EXERCISE DETAILS
Before copying, remove every picture, and then repeat all entries below precisely as written.

DATA TO USE
- - - -

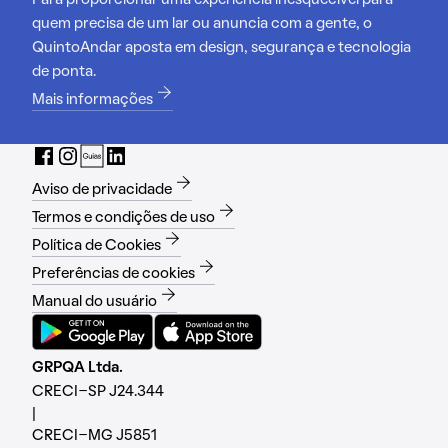
Para proporcionar uma experiência inesquecível para
quem precisa de um lar ou anuncia com a gente, o
QuintoAndar aposta em design, segurança e tecnologia
de ponta.
Mais informações
Aviso de privacidade
Termos e condições de uso
Política de Cookies
Preferências de cookies
Manual do usuário
GRPQA Ltda.
CRECI-SP J24.344
|
CRECI-MG J5851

- - - -

TASK SOLUTION
Para proporcionar uma experiência inesquecível para
quem precisa de um lar ou anuncia com a gente, o
QuintoAndar aposta em design, segurança e tecnologia
de ponta.
Mais informações
Aviso de privacidade
Termos e condições de uso
Política de Cookies
Preferências de cookies
Manual do usuário
GRPQA Ltda.
CRECI-SP J24.344
|
CRECI-MG J5851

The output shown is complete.